# When is killing ok?



## jasonw (Jan 31, 2011)

WHEN IS KILLING OK?


----------



## milley (Sep 20, 2013)

hiiiii...........
killing some one will be ok when that person is badly suffured by some health problems and very disappointed by his life......

or in case of any bad man who distroyed the other families or a murderer......
:whip:


----------



## mitsi (Feb 1, 2012)

i don't agree with it at all, the snakes in the everglades as that is what I think you mean by the link, there aren't as many as they say, they may be breeding, but not all the babies make it, yes they prey on the local wildlife, but nature has a way of dealing with these things, the ones they capture why cant they be relocated to somewhere/country where they will be more welcomed (if that's the right word), This is a man made problem and just like us, we destroy them, they need to be seen for what they are, a beautiful creature who deserves to be aloud to live, where ever that may be.

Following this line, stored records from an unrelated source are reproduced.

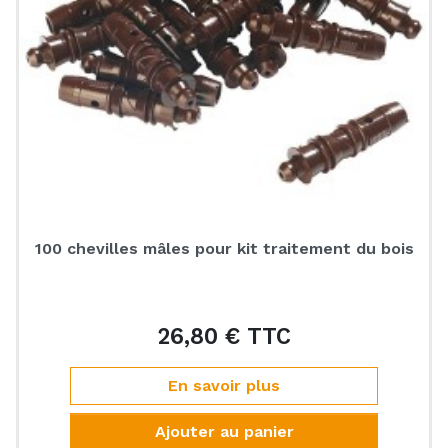
100 chevilles mâles pour kit traitement du bois
26,80 € TTC
Prix
En savoir plus
Ajouter au panier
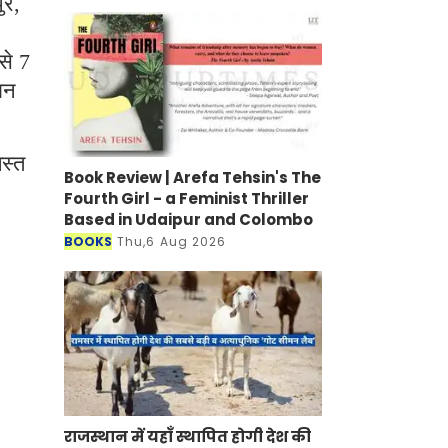
ुर,
से 7
ान
स्त
Book Review | Arefa Tehsin's The
Fourth Girl - a Feminist Thriller
Based in Udaipur and Colombo
BOOKS
Thu,6 Aug 2026
राजस्थान में यहाँ स्थापित होगी देश की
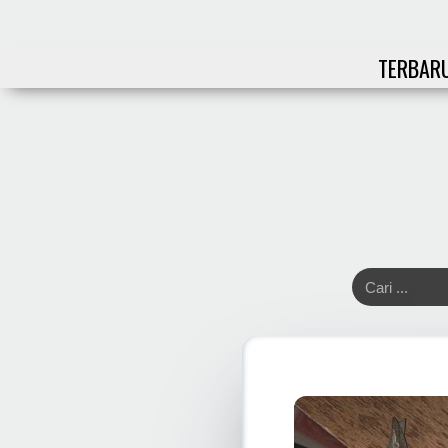
TERBAR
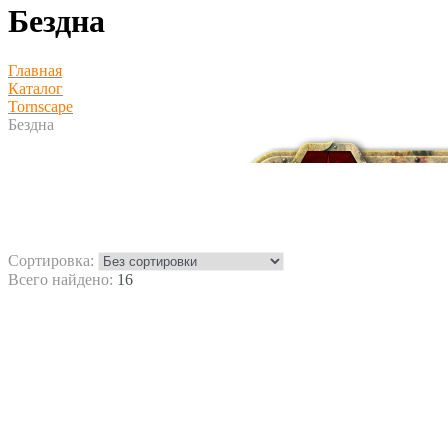
Бездна
Главная
Каталог
Tornscape
Бездна
Сортировка:
Всего найдено:
16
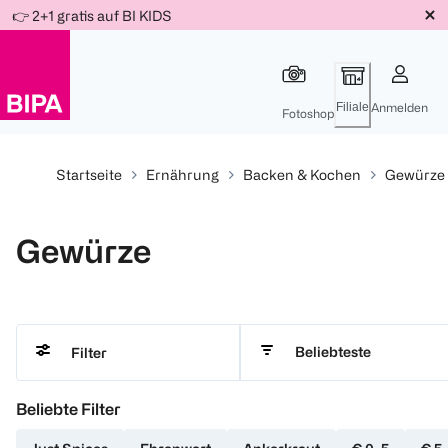
Weiter
👉 2+1 gratis auf BI KIDS
Für
Für
Für
zum
300 Ös
500 Ös
150 Ös
Inhalt
-20%
-10%
-15%
Filiale
Anmelden
Fotoshop
Startseite
Ernährung
Backen & Kochen
Gewürze
Gewürze
Beliebteste
Filter
Beliebte Filter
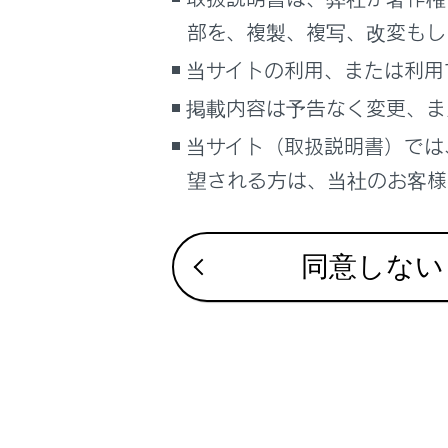
こんなときは
合わせて見ら
部を、複製、複写、改変もし
警告灯がつい
ブックマーク
当サイトの利用、または利用
補機バッテリ
あとで読む
掲載内容は予告なく変更、ま
車中泊が必要
当サイト（取扱説明書）では
PDFで見る
車両
望される方は、当社のお客様相
マルチメディア
画面表示設定
同意しない
個人情報の取扱いについて
サイト利用について
お問い合わせ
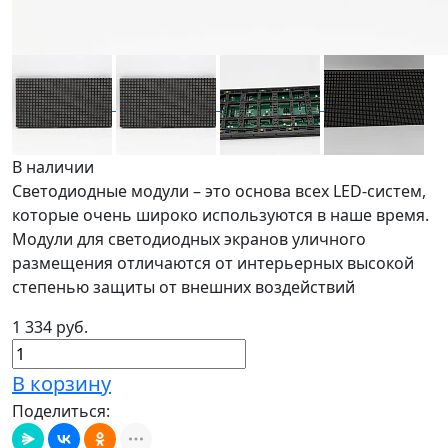
В наличии
Светодиодные модули – это основа всех LED-систем,
которые очень широко используются в наше время.
Модули для светодиодных экранов уличного
размещения отличаются от интерьерных высокой
степенью защиты от внешних воздействий
1 334 руб.
В корзину
Поделиться:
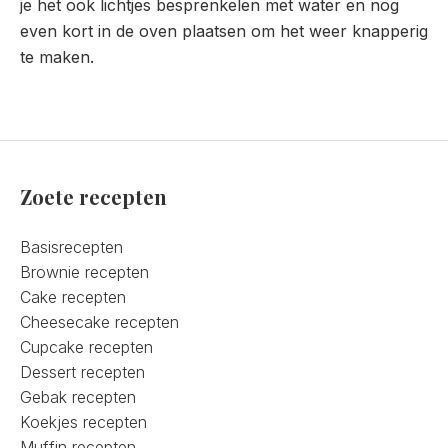
je het ook lichtjes besprenkelen met water en nog
even kort in de oven plaatsen om het weer knapperig
te maken.
Zoete recepten
Basisrecepten
Brownie recepten
Cake recepten
Cheesecake recepten
Cupcake recepten
Dessert recepten
Gebak recepten
Koekjes recepten
Muffin recepten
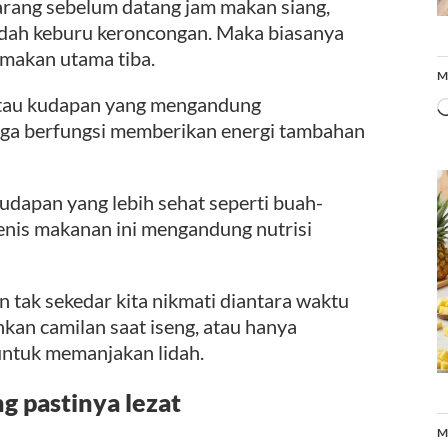
arang sebelum datang jam makan siang,
dah keburu keroncongan. Maka biasanya
 makan utama tiba.
M
tau kudapan yang mengandung
uga berfungsi memberikan energi tambahan
udapan yang lebih sehat seperti buah-
enis makanan ini mengandung nutrisi
 tak sekedar kita nikmati diantara waktu
kan camilan saat iseng, atau hanya
untuk memanjakan lidah.
g pastinya lezat
M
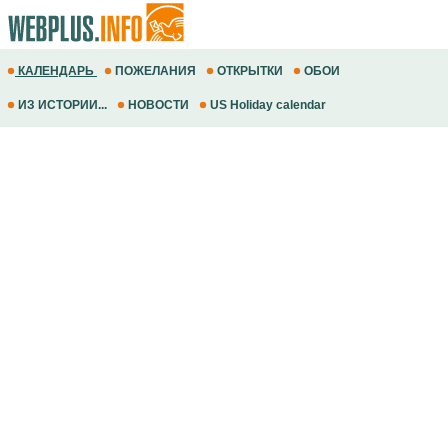
КАЛЕНДАРЬ
ПОЖЕЛАНИЯ
ОТКРЫТКИ
ОБОИ
ИЗ ИСТОРИИ...
НОВОСТИ
US Holiday calendar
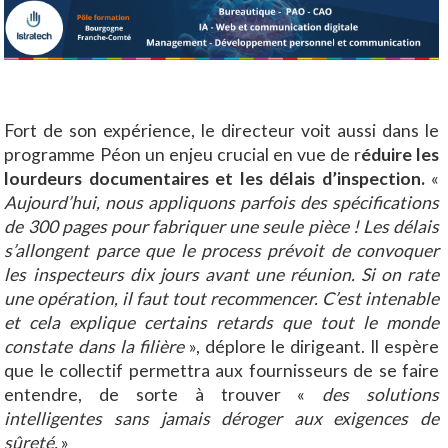
Fort de son expérience, le directeur voit aussi dans le
programme Péon un enjeu crucial en vue de r
éduire les
lourdeurs documentaires et les délais d’inspection.
«
Aujourd’hui, nous appliquons parfois des spécifications
de 300 pages pour fabriquer une seule pièce ! Les délais
s’allongent parce que le process prévoit de convoquer
les inspecteurs dix jours avant une réunion. Si on rate
une opération, il faut tout recommencer. C’est intenable
et cela explique certains retards que tout le monde
constate dans la filière
», déplore le dirigeant. Il espère
que le collectif permettra aux fournisseurs de se faire
entendre, de sorte à trouver «
des solutions
intelligentes sans jamais déroger aux exigences de
sûreté.
»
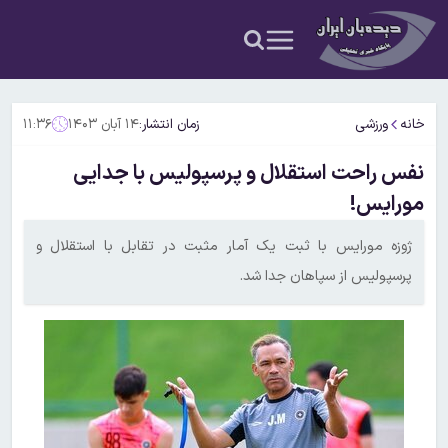
خانه
ورزشی
زمان انتشار:
۱۴ آبان ۱۴۰۳
۱۱:۳۶
نفس راحت استقلال و پرسپولیس با جدایی
مورایس!
ژوزه مورایس با ثبت یک آمار مثبت در تقابل با استقلال و
پرسپولیس از سپاهان جدا شد.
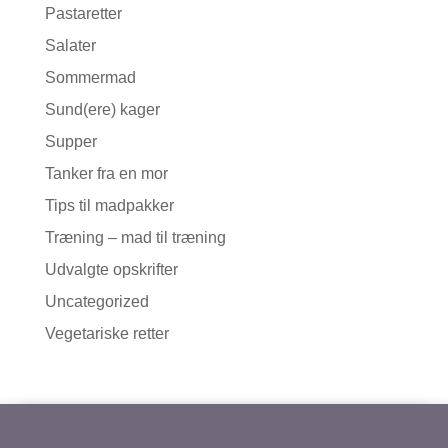
Pastaretter
Salater
Sommermad
Sund(ere) kager
Supper
Tanker fra en mor
Tips til madpakker
Træning – mad til træning
Udvalgte opskrifter
Uncategorized
Vegetariske retter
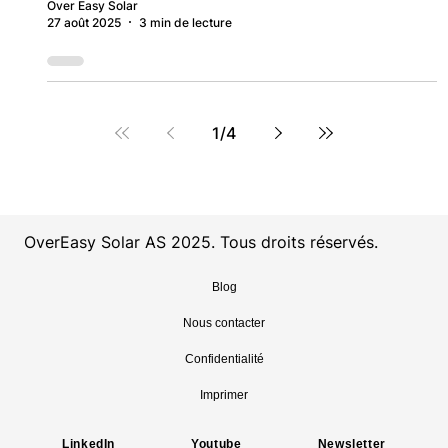
Over Easy Solar
27 août 2025
3 min de lecture
1
/
4
OverEasy Solar AS 2025. Tous droits réservés.
Blog
Nous contacter
Confidentialité
Imprimer
LinkedIn
Youtube
Newsletter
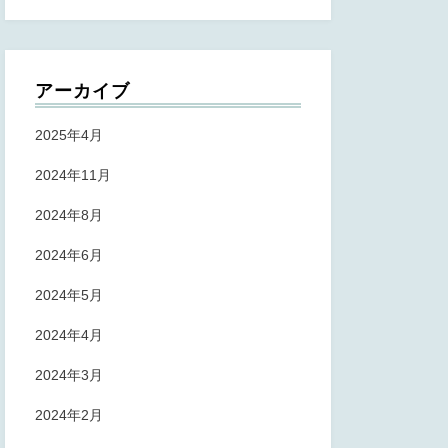
アーカイブ
2025年4月
2024年11月
2024年8月
2024年6月
2024年5月
2024年4月
2024年3月
2024年2月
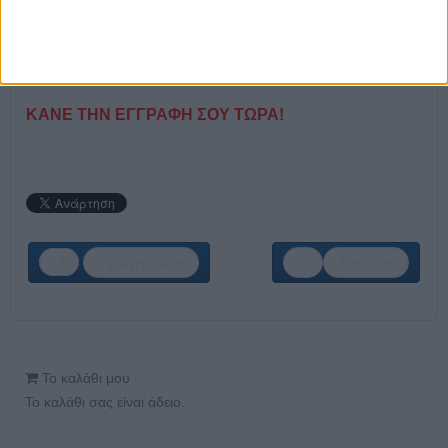
Στατιστικός
Θερμαστής
Ηλεκτρολόγος
ΚΑΝΕ ΤΗΝ ΕΓΓΡΑΦΗ ΣΟΥ ΤΩΡΑ!
Προηγούμενο
Επόμενο
Το καλάθι μου
Το καλάθι σας είναι άδειο.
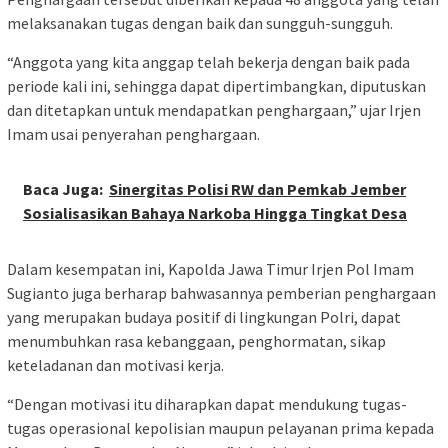
melaksanakan tugas dengan baik dan sungguh-sungguh.
“Anggota yang kita anggap telah bekerja dengan baik pada
periode kali ini, sehingga dapat dipertimbangkan, diputuskan
dan ditetapkan untuk mendapatkan penghargaan,” ujar Irjen
Imam usai penyerahan penghargaan.
Baca Juga:
Sinergitas Polisi RW dan Pemkab Jember
Sosialisasikan Bahaya Narkoba Hingga Tingkat Desa
Dalam kesempatan ini, Kapolda Jawa Timur Irjen Pol Imam
Sugianto juga berharap bahwasannya pemberian penghargaan
yang merupakan budaya positif di lingkungan Polri, dapat
menumbuhkan rasa kebanggaan, penghormatan, sikap
keteladanan dan motivasi kerja.
“Dengan motivasi itu diharapkan dapat mendukung tugas-
tugas operasional kepolisian maupun pelayanan prima kepada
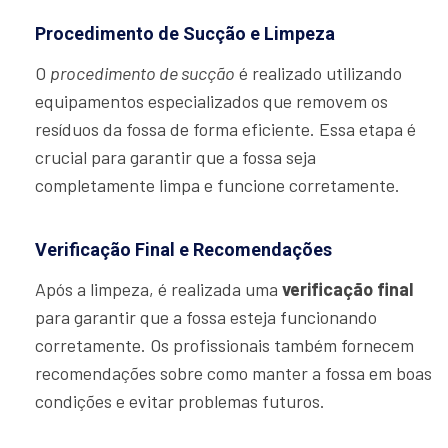
Procedimento de Sucção e Limpeza
O
procedimento de sucção
é realizado utilizando
equipamentos especializados que removem os
resíduos da fossa de forma eficiente. Essa etapa é
crucial para garantir que a fossa seja
completamente limpa e funcione corretamente.
Verificação Final e Recomendações
Após a limpeza, é realizada uma
verificação final
para garantir que a fossa esteja funcionando
corretamente. Os profissionais também fornecem
recomendações sobre como manter a fossa em boas
condições e evitar problemas futuros.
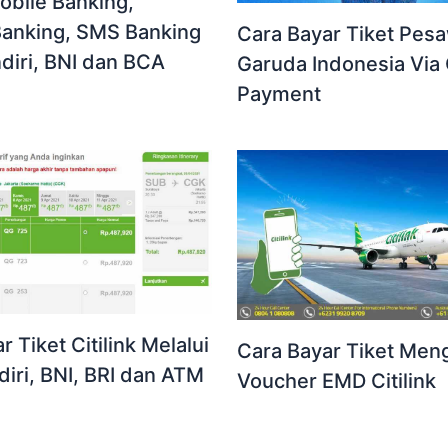
obile Banking,
Banking, SMS Banking
Cara Bayar Tiket Pes
diri, BNI dan BCA
Garuda Indonesia Via 
Payment
 Tiket Citilink Melalui
Cara Bayar Tiket Me
iri, BNI, BRI dan ATM
Voucher EMD Citilink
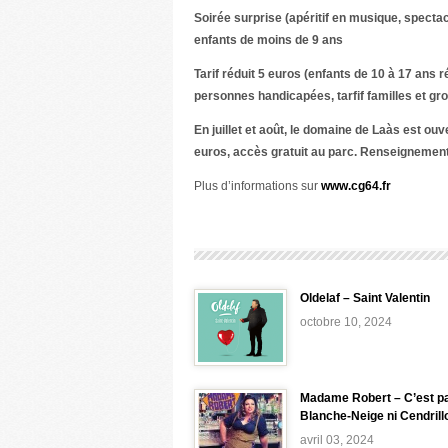
Soirée surprise (apéritif en musique, spectac
enfants de moins de 9 ans
Tarif réduit 5 euros (enfants de 10 à 17 ans 
personnes handicapées, tarfif familles et gr
En juillet et août, le domaine de Laàs est ouv
euros, accès gratuit au parc. Renseignement
Plus d’informations sur
www.cg64.fr
Oldelaf – Saint Valentin
octobre 10, 2024
Madame Robert – C’est p
Blanche-Neige ni Cendrill
avril 03, 2024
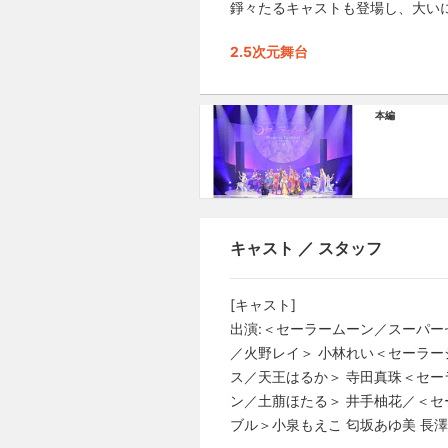
錚々たるキャストも登場し、大い
2.5次元舞台
本編
キャスト ／ スタッフ
[キャスト]
出演:＜セーラームーン／スーパー
／火野レイ＞ 小林れい＜セーラー
ス／天王はるか＞ 寺田真珠＜セー
ン／土萠ほたる＞ 井手柚花／＜セ
ブル＞小泉もえこ 匂坂あゆ美 長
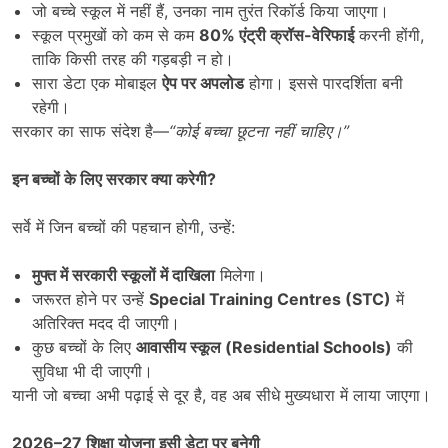
जो बच्चे स्कूल में नहीं हैं, उनका नाम तुरंत रिकॉर्ड किया जाएगा।
स्कूल प्रमुखों को कम से कम
80%
एंट्री क्रॉस-वेरिफाई
करनी होंगी,
ताकि किसी तरह की गड़बड़ी न हो।
सारा डेटा एक मोबाइल
ऐप पर अपलोड
होगा। इससे पारदर्शिता बनी
रहेगी।
सरकार का साफ संदेश है—
“
कोई बच्चा छूटना नहीं चाहिए।
”
इन बच्चों के लिए सरकार क्या करेगी
?
सर्वे में जिन बच्चों की पहचान होगी, उन्हें:
मुफ्त में सरकारी स्कूलों में दाखिला
मिलेगा।
जरूरत होने पर उन्हें
Special Training Centres (STC)
में
अतिरिक्त मदद दी जाएगी।
कुछ बच्चों के लिए
आवासीय स्कूल (
Residential Schools)
की
सुविधा भी दी जाएगी।
यानी जो बच्चा अभी पढ़ाई से दूर है, वह अब सीधे मुख्यधारा में लाया जाएगा।
2026–27
शिक्षा योजना इसी डेटा पर बनेगी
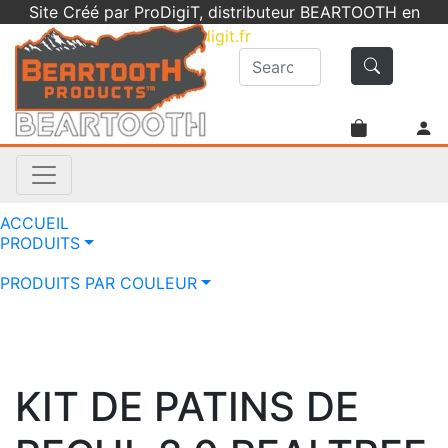
Site Créé par ProDigiT, distributeur BEARTOOTH en
France -
info@prodigit.fr
- 05 46 05 92 61
ACCUEIL
PRODUITS
PRODUITS PAR COULEUR
KIT DE PATINS DE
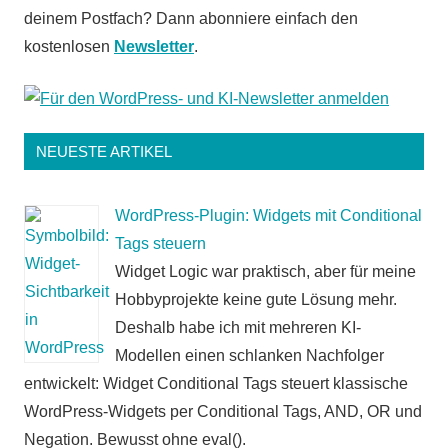
deinem Postfach? Dann abonniere einfach den
kostenlosen
Newsletter
.
NEUESTE ARTIKEL
WordPress-Plugin: Widgets mit Conditional
Tags steuern
Widget Logic war praktisch, aber für meine
Hobbyprojekte keine gute Lösung mehr.
Deshalb habe ich mit mehreren KI-
Modellen einen schlanken Nachfolger
entwickelt: Widget Conditional Tags steuert klassische
WordPress-Widgets per Conditional Tags, AND, OR und
Negation. Bewusst ohne eval().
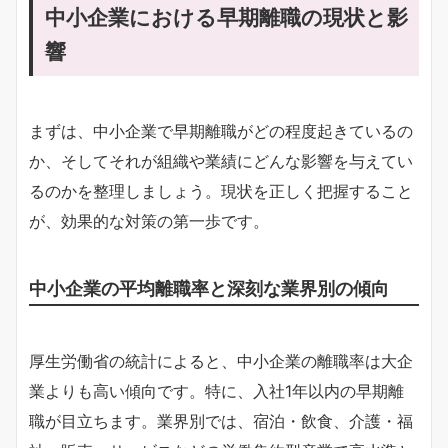
中小企業における早期離職の現状と影
響
まずは、中小企業で早期離職がどの程度起きているの
か、そしてそれが組織や業績にどんな影響を与えてい
るのかを整理しましょう。現状を正しく把握すること
が、効果的な対策の第一歩です。
中小企業の平均離職率と深刻な業界別の傾向
厚生労働省の統計によると、中小企業の離職率は大企
業よりも高い傾向です。特に、入社1年以内の早期離
職が目立ちます。業界別では、宿泊・飲食、介護・福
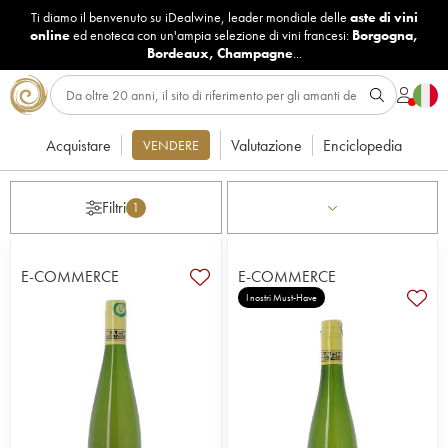
Ti diamo il benvenuto su iDealwine, leader mondiale delle
aste di vini
online
ed enoteca con un'ampia selezione di vini francesi:
Borgogna
,
Bordeaux
,
Champagne
...
Acquistare
Valutazione
Enciclopedia
VENDERE
Filtri
1
E-COMMERCE
E-COMMERCE
I nostri Must-Have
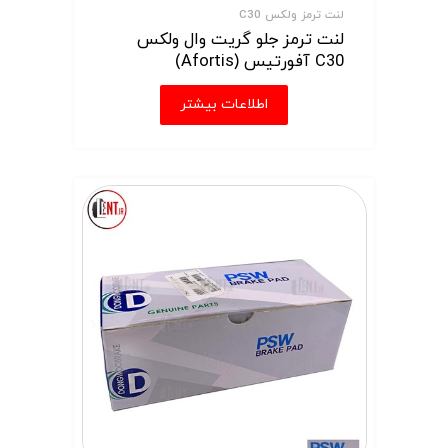
لنت ترمز ولکس C30
لنت ترمز جلو گریت وال ولکس
C30 آفورتیس (Afortis)
اطلاعات بیشتر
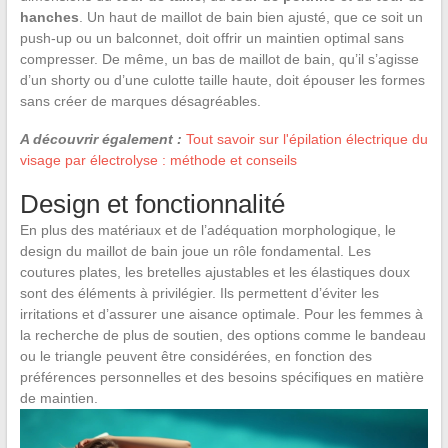
hanches
. Un haut de maillot de bain bien ajusté, que ce soit un
push-up ou un balconnet, doit offrir un maintien optimal sans
compresser. De même, un bas de maillot de bain, qu’il s’agisse
d’un shorty ou d’une culotte taille haute, doit épouser les formes
sans créer de marques désagréables.
A découvrir également :
Tout savoir sur l'épilation électrique du
visage par électrolyse : méthode et conseils
Design et fonctionnalité
En plus des matériaux et de l’adéquation morphologique, le
design du maillot de bain joue un rôle fondamental. Les
coutures plates, les bretelles ajustables et les élastiques doux
sont des éléments à privilégier. Ils permettent d’éviter les
irritations et d’assurer une aisance optimale. Pour les femmes à
la recherche de plus de soutien, des options comme le bandeau
ou le triangle peuvent être considérées, en fonction des
préférences personnelles et des besoins spécifiques en matière
de maintien.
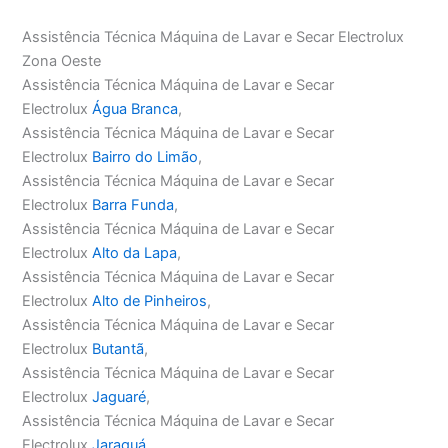
Assistência Técnica Máquina de Lavar e Secar Electrolux
Zona Oeste
Assistência Técnica Máquina de Lavar e Secar
Electrolux
Água Branca
,
Assistência Técnica Máquina de Lavar e Secar
Electrolux
Bairro do Limão
,
Assistência Técnica Máquina de Lavar e Secar
Electrolux
Barra Funda
,
Assistência Técnica Máquina de Lavar e Secar
Electrolux
Alto da Lapa
,
Assistência Técnica Máquina de Lavar e Secar
Electrolux
Alto de Pinheiros
,
Assistência Técnica Máquina de Lavar e Secar
Electrolux
Butantã
,
Assistência Técnica Máquina de Lavar e Secar
Electrolux
Jaguaré
,
Assistência Técnica Máquina de Lavar e Secar
Electrolux
Jaraguá
,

We don't go and cull other things when they become invasive and start ruining the country/area/wildlife eg man in general.

regarding people, an eye for an eye, if someone killed one of mine, they would be killed, if someone in my family was badly suffering and dieing slowly and painfully, and wanted help to end it all, then yes id help, but I don't see this as killing.


----------



## sharpstrain (May 24, 2008)

culling animals to protect the species and or the environment is common and happens throughout the world.

Rabbits
Deer
Mink
Cane Toads
Fire Ants
Mosquitoes

In fact the list is endless.

I understand that we all feel strongly protective of snakes and other reps - but the snakes in Guam and the Burms, Iguanas etc in florida pose a genuine threat to local species and habitats.

The question that needs to be asked is not should it be done, but how should it be done in the most humane and efficient way.

I am off to eat some bacon from a wild boar culled from the forest of dean in gloucestershire --


----------